* _GOAL OF THE EXERCISE_: In the records below, count every line containing "ασφαλείας". Reply with the number only.

-- RECORDS FOR THE EXERCISE follows --

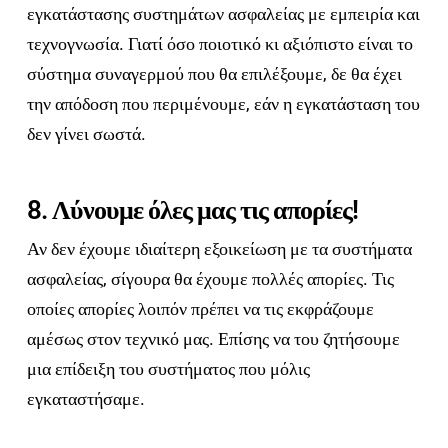
εγκατάστασης συστημάτων ασφαλείας με εμπειρία και
τεχνογνωσία. Γιατί όσο ποιοτικό κι αξιόπιστο είναι το
σύστημα συναγερμού που θα επιλέξουμε, δε θα έχει
την απόδοση που περιμένουμε, εάν η εγκατάσταση του
δεν γίνει σωστά.
8. Λύνουμε όλες μας τις απορίες!
Αν δεν έχουμε ιδιαίτερη εξοικείωση με τα συστήματα
ασφαλείας, σίγουρα θα έχουμε πολλές απορίες. Τις
οποίες απορίες λοιπόν πρέπει να τις εκφράζουμε
αμέσως στον τεχνικό μας. Επίσης να του ζητήσουμε
μια επίδειξη του συστήματος που μόλις
εγκαταστήσαμε.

-- RECORDS FOR THE EXERCISE concluded --

* _ANSWER AREA_: 2